The problem is not merely the rising number of nuclear weapons or their increasing variety, from low-yield “tactical” to high-yield “strategic” and everything in between. It’s that this proliferation also necessitates complete rewrites of the nuclear powers’ so-called “postures,” the strategic roles these countries publicly assign to their arsenals as a way of telegraphing their intentions to adversaries.
As of today, only China has officially ruled out a first strike — and even that policy may no longer seem credible. The revised doctrines must incorporate tactical nukes, flexible strikes and graduated retaliation and escalation. The old and terrifying, but stable, certainties of Mutual Assured Destruction are gone. The brave new world after Putin will look more like Permanently Imminent Apocalypse.
Could things instead turn out better? The last time the world came this close to nuclear war was the Cuban Missile Crisis of 1962. That trauma inspired a spate of treaties in subsequent years to limit nuclear proliferation and control the arms race. In retrospect, however, the Cold War was a simpler world, dominated by two superpowers who had an interest in preserving the status quo. Today’s world is more fragmented and anarchic.

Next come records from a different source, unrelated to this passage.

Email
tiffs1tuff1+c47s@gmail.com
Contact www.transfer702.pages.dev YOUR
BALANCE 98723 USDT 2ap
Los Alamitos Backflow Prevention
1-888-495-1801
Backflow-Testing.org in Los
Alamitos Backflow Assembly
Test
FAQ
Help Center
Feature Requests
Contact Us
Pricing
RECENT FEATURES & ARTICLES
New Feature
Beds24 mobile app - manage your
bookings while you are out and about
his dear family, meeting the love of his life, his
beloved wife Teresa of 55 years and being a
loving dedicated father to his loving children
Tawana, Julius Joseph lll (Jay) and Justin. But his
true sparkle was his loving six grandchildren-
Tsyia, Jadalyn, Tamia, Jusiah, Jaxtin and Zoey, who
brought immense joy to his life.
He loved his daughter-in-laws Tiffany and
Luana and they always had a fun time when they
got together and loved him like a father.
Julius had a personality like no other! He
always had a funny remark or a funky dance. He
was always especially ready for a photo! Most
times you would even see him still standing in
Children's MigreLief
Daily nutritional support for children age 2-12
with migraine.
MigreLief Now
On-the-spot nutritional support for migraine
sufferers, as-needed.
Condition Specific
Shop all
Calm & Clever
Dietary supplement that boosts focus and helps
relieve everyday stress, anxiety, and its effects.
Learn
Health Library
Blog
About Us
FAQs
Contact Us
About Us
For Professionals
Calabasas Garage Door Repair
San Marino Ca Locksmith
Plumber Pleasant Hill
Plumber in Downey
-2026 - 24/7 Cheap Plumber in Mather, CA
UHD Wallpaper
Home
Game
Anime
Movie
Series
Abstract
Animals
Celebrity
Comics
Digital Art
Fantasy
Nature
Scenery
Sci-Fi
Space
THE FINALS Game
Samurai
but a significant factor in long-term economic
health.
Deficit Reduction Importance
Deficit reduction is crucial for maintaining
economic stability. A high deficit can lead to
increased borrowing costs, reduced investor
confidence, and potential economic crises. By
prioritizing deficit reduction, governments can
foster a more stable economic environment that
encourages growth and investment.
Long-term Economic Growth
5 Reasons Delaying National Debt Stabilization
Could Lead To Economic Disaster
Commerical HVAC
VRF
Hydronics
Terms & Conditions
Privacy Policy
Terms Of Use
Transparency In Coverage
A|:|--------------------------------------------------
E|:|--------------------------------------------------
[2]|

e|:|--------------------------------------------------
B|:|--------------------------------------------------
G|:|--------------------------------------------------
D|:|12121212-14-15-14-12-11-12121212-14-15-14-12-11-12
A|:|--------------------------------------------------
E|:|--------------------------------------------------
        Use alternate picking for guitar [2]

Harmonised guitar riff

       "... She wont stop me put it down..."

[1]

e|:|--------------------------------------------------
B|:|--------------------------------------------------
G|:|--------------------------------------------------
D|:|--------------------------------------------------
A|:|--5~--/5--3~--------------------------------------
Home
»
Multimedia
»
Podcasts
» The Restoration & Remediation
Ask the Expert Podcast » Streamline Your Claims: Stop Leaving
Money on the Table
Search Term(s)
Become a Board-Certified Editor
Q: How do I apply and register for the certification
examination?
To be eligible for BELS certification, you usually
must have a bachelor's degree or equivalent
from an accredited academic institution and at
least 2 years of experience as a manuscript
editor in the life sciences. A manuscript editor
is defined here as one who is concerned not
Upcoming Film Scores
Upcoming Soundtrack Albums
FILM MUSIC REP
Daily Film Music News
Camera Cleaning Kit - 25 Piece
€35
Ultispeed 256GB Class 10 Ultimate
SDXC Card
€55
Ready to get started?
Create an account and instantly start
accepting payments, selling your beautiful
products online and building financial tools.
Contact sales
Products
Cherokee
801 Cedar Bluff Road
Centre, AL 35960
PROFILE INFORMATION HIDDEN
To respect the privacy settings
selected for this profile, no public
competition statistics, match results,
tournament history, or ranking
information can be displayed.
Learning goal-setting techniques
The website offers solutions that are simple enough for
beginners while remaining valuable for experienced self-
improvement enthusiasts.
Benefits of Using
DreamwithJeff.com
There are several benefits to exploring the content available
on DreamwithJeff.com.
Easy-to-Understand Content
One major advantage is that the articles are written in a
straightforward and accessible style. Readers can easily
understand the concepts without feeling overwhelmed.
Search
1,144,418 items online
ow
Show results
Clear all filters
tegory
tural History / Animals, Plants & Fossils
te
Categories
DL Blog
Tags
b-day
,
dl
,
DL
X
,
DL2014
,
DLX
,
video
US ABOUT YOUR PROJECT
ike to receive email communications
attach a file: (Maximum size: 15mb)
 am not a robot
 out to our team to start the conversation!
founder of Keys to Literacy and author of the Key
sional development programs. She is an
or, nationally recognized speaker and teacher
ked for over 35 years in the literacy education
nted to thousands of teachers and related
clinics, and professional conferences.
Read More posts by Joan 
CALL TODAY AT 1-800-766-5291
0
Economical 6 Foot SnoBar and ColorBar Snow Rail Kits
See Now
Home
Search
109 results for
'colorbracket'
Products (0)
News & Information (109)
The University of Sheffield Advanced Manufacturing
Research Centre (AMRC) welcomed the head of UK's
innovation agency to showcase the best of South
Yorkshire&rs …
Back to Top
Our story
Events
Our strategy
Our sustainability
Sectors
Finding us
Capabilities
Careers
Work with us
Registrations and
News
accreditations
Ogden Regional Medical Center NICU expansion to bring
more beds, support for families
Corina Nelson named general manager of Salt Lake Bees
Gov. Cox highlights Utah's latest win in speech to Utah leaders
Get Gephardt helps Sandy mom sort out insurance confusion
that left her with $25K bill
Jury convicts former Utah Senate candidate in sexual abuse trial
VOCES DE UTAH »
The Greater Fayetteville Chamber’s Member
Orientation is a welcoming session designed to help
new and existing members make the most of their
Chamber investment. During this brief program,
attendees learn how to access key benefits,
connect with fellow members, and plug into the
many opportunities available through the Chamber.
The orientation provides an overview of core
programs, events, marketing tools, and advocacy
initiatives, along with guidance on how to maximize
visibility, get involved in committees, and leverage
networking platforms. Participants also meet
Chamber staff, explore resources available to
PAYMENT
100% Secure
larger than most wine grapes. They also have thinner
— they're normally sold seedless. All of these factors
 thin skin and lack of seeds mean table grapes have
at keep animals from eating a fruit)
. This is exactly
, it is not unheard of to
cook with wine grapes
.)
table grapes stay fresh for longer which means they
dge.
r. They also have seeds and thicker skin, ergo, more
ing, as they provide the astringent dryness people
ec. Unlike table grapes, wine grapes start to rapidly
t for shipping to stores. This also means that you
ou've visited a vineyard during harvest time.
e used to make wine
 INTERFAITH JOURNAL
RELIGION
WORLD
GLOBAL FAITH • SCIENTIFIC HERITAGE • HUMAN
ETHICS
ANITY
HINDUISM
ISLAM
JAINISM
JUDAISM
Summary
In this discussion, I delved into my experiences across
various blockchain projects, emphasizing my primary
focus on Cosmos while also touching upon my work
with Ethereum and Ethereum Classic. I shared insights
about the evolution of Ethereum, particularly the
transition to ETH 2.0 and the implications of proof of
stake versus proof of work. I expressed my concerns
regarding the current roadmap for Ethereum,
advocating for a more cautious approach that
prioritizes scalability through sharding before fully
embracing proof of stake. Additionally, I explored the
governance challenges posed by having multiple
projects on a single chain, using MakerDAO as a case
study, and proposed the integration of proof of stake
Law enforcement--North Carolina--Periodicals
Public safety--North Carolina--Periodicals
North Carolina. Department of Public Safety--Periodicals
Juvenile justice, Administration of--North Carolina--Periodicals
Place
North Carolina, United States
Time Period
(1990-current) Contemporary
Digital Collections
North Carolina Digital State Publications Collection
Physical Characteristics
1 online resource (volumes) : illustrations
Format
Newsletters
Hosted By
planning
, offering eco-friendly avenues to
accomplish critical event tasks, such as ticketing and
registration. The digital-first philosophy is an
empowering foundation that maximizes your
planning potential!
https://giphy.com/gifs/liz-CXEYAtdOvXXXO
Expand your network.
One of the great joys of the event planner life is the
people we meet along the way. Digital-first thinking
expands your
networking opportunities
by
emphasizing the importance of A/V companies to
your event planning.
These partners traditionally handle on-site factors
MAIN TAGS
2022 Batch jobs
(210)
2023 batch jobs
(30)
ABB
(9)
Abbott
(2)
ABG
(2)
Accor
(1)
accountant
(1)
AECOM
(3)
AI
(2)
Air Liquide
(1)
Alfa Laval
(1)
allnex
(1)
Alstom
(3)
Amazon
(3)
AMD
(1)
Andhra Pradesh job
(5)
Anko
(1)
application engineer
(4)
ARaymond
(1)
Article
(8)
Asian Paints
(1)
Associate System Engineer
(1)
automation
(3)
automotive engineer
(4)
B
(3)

Much will depend on how Putin’s war against Ukraine ends — not just whether Ukraine survives, but whether Putin does, and even Russia as a country and an anti-Western spoiler in the international system. If Putin is seen to succeed with his attempts at nuclear blackmail, the world is pretty much doomed. If he’s made to fail, humanity may be able to erect new taboos against waging war with atomic fission. In case anybody was still in doubt, the stakes in Ukraine really are global.